I've tested locally on a lambda with a small 😛 sized node_modules
, total directory size ~20mb:
~/C/g/a/.s/Api ❯❯❯ time find . -type f -exec md5 \{\} >> ../out.md5 \;
10.51 real 3.18 user 6.76 sys
~/C/g/a/.s/Api ❯❯❯ md5 ../out.md5
MD5 (../out.mdf) = 6e6584c968e3974b60ba7b4e244a84b5
This was for 3098 files.
Yes, that's close to how it's done in λ# for the .NET zip packages. Make sure to sort the files by their full path first, then MD5 the file contents and the file path. If you omit the latter, the MD5 doesn't change when you change capitalization of a file!
@stealthycoin would there be any appetite for a PR implementing this?
@stealthycoin any update on this? I'd be happy to take a crack at a PR to implement the behaviour discussed.
hello guys, any updates please :) ? im facing the same issue, i have a multiple lambdas in monorepo once i update a lambda, the sam package generate multiples s3 zip files for the others even if i ddidnt any changes.. its a bug or feature request ?
Hi all, I've created a pull request which seems to solve the issue we were facing, where basically we compute the checksum on the entire function content (after installing all requirements) rather than computing it on the resulting ZIP file (the current behavior). The main difference is that when computing checksum on the ZIP it changes every time a file is created (it keeps into account file mtime and ctime) even if there is no actual change in the file content.
It would be great if this pull gets accepted and merged. Thanks. G
@gpiccinni I implemented a similar solution to yours in September here https://github.com/aws/aws-cli/pull/4526, but unfortunately nothing ever came of it.
@wmonk many thanks for pointing this out, by looking at your pull request I realized that in my case checksum is not changing when filenames change (which in my opinion should), whereas in your code you already addressed this !
I'll look into other libraries such as dirhash where the filename and path is included in the checksum and eventually change my pull request.
Thanks G
@gpiccinni , awesome !!! and thanks ! i hope that your PR can be merged quickly ! this can fix a lot of pipelines..,
That is exactly the issue. If timestamps on files are different in the zip file, even if they are the same contents, the md5 is different. In the case of scripting languages, this is probably not an issue. However with Go, each time you run
go build
, a new binary is created and thus a new timestamp.
@jmassara This problem exists for scripting languages also. I am facing same problem with Node.js lambdas. Looks like it is due to zip headers. Have a look at this stackoverflow discussion.

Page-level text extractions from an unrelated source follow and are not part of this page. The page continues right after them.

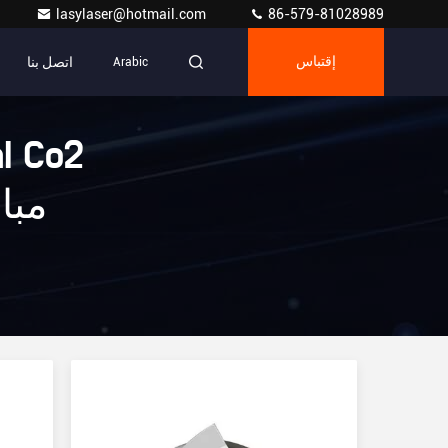
lasylaser@hotmail.com
86-579-81028989
اتصل بنا
إقتباس
Arabic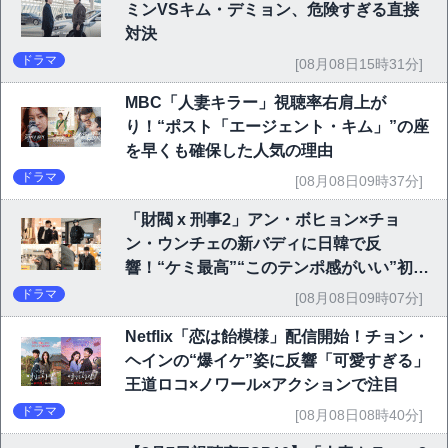
ミンVSキム・デミョン、危険すぎる直接
対決
ドラマ
[08月08日15時31分]
MBC「人妻キラー」視聴率右肩上が
り！“ポスト「エージェント・キム」”の座
を早くも確保した人気の理由
ドラマ
[08月08日09時37分]
「財閥 x 刑事2」アン・ボヒョン×チョ
ン・ウンチェの新バディに日韓で反
響！“ケミ最高”“このテンポ感がいい”初回
6.1％で好発進
ドラマ
[08月08日09時07分]
Netflix「恋は飴模様」配信開始！チョン・
ヘインの“爆イケ”姿に反響「可愛すぎる」
王道ロコ×ノワール×アクションで注目
ドラマ
[08月08日08時40分]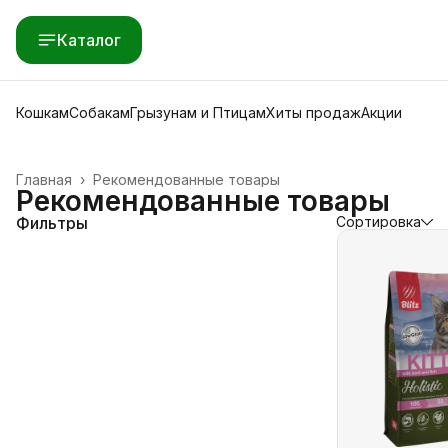
Каталог
Кошкам
Собакам
Грызунам и Птицам
Хиты продаж
Акции
Главная
›
Рекомендованные товары
Рекомендованные товары
Фильтры
Сортировка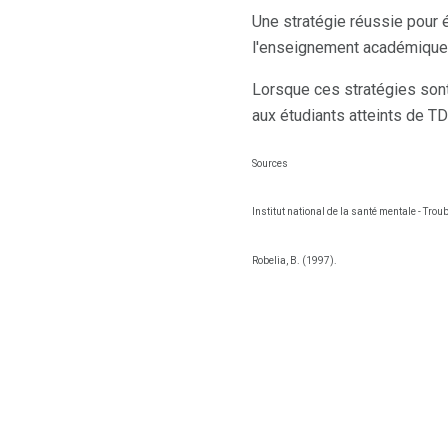
Une stratégie réussie pour
l'enseignement académique,
Lorsque ces stratégies sont
aux étudiants atteints de T
Sources
Institut national de la santé mentale - Troubl
Robelia, B. (1997).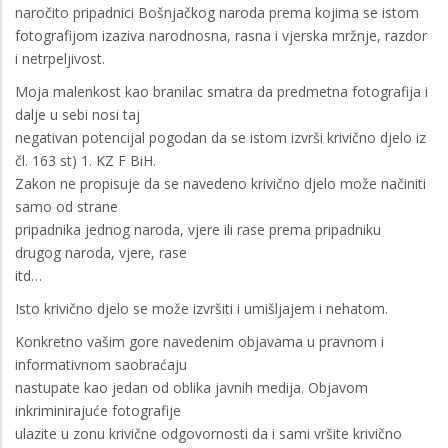
naročito pripadnici Bošnjačkog naroda prema kojima se istom
fotografijom izaziva narodnosna, rasna i vjerska mržnje, razdor
i netrpeljivost.
Moja malenkost kao branilac smatra da predmetna fotografija i
dalje u sebi nosi taj
negativan potencijal pogodan da se istom izvrši krivično djelo iz
čl. 163 st) 1. KZ F BiH.
Zakon ne propisuje da se navedeno krivično djelo može načiniti
samo od strane
pripadnika jednog naroda, vjere ili rase prema pripadniku
drugog naroda, vjere, rase
itd…
Isto krivično djelo se može izvršiti i umišljajem i nehatom.
Konkretno vašim gore navedenim objavama u pravnom i
informativnom saobraćaju
nastupate kao jedan od oblika javnih medija. Objavom
inkriminirajuće fotografije
ulazite u zonu krivične odgovornosti da i sami vršite krivično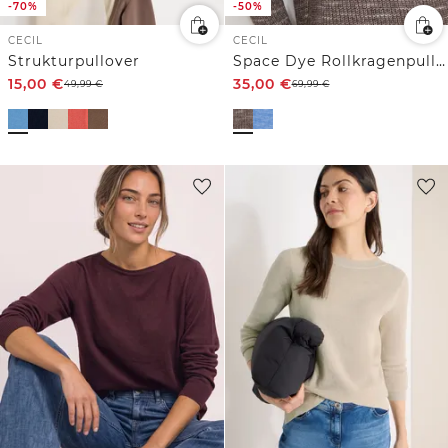
-70%
-50%
CECIL
CECIL
Strukturpullover
Space Dye Rollkragenpullover
15,00
€
35,00
€
49,99
€
69,99
€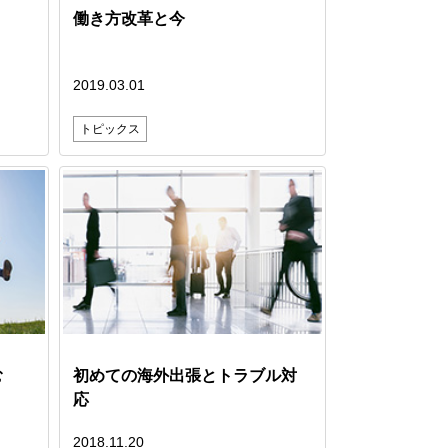
働き方改革と今
2019.03.01
トピックス
む
初めての海外出張とトラブル対
応
2018.11.20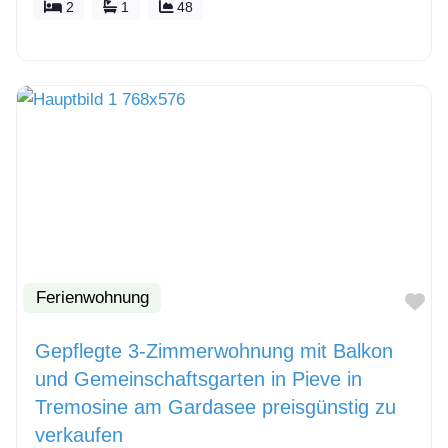
2
1
48
Ferienwohnung
Fa
Gepflegte 3-Zimmerwohnung mit Balkon
und Gemeinschaftsgarten in Pieve in
Tremosine am Gardasee preisgünstig zu
verkaufen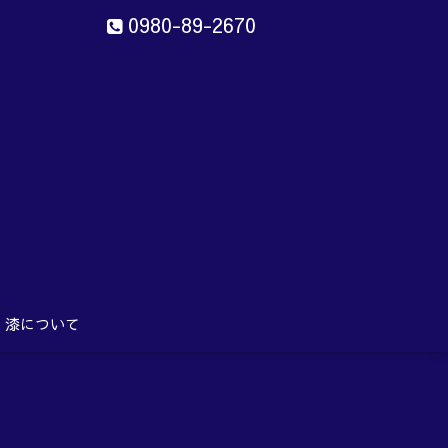
0980-89-2670
ン
aru
漆について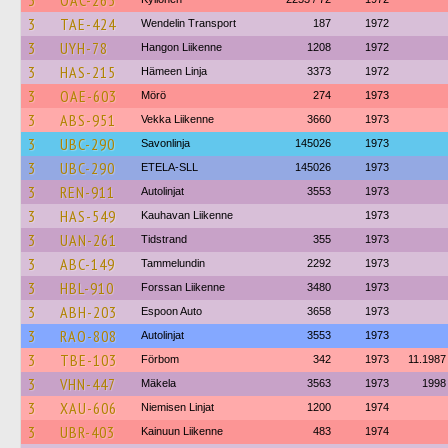
3
OAC-265
3
TAE-424
Wendelin Transport
187
1972
3
UYH-78
Hangon Liikenne
1208
1972
3
HAS-215
Hämeen Linja
3373
1972
3
OAE-603
Mörö
274
1973
3
ABS-951
Vekka Liikenne
3660
1973
3
UBC-290
Savonlinja
145026
1973
3
UBC-290
ETELA-SLL
145026
1973
3
REN-911
Autolinjat
3553
1973
3
HAS-549
Kauhavan Liikenne
1973
3
UAN-261
Tidstrand
355
1973
3
ABC-149
Tammelundin
2292
1973
3
HBL-910
Forssan Liikenne
3480
1973
3
ABH-203
Espoon Auto
3658
1973
3
RAO-808
Autolinjat
3553
1973
3
TBE-103
Förbom
342
1973
11.1987
3
VHN-447
Mäkela
3563
1973
1998
3
XAU-606
Niemisen Linjat
1200
1974
3
UBR-403
Kainuun Liikenne
483
1974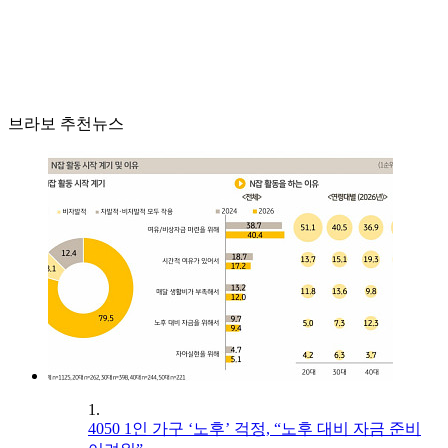
브라보 추천뉴스
1.
4050 1인 가구 ‘노후’ 걱정, “노후 대비 자금 준비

Well the CDK team does not have this problem? Find out what they are doing and do the same
After being frustrated at this issue for a while, i've fixed this in my own deploy scripts. Hopefully this can help some other, and maybe get some optimisations! I'm not sure if this is the "right" way to do it, but it's been working fine for us. One big benefit i've found is that I can make config changes without having to redeploy every function that relies on code (that hadn't changed).
find src -type f -exec md5sum {} \; > tmp-md5
find node_modules -type f -exec md5sum {} \; >> tmp-md5
CODE_MD5=$(md5sum tmp-md5 | cut -c 1-32)
if [ ! -f "$CODE_MD5" ]; then
zip -q -r $CODE_MD5 src node_modules # more files here
fi
aws s3 ls s3://bucket-name/$CODE_MD5 || aws s3 cp $CODE_MD5.zip s3://bucket-name/$CODE_MD5
sam deploy --parameter-overrides CodeUriKey=$CODE_MD5
Parameters:
CodeUriKey:
Type: String
NoEcho: true
Lambda:
Type: AWS::Serverless::Function
Properties:
CodeUri:
Bucket: bucket-name
Key: !Ref CodeUriKey
I have found another workaround (may be easier for those who have many lambda functions in one pipeline) to this issue.
Key to this workaround was to find out what contributes to different md5 of a zip even if contents of files within zip have not changed. I found 'Modified Timestamp' of files to be culprit. So idea is; if we can have consistent 'Modified Timestamp' on all files just before 'aws cloudformation package' or 'sam package' command is run, produced zip files will have consistent md5 across build executions.
find . -exec touch -m --date="2020-01-30" {} \; # date does not matter as long as it is never changed.
aws cloudformation package --template-file template.yml --s3-bucket <bucket> --output-template-file package-template.yml
Above trick has worked for me so far.
does not work for me
I have similar issue but with lambda layers instead. I have my template on codecommit and I created a codepipeline with a codebuild that will automate the cloudformation package and deploy process. However, everytime if there is any changes to the codecommit even the lambda layer did not change, it will still create a new lambda layer.
Anyone here has got any alternatives?
I have similar issue but with lambda layers instead. I have my template on codecommit and I created a codepipeline with a codebuild that will automate the cloudformation package and deploy process. However, everytime if there is any changes to the codecommit even the lambda layer did not change, it will still create a new lambda layer.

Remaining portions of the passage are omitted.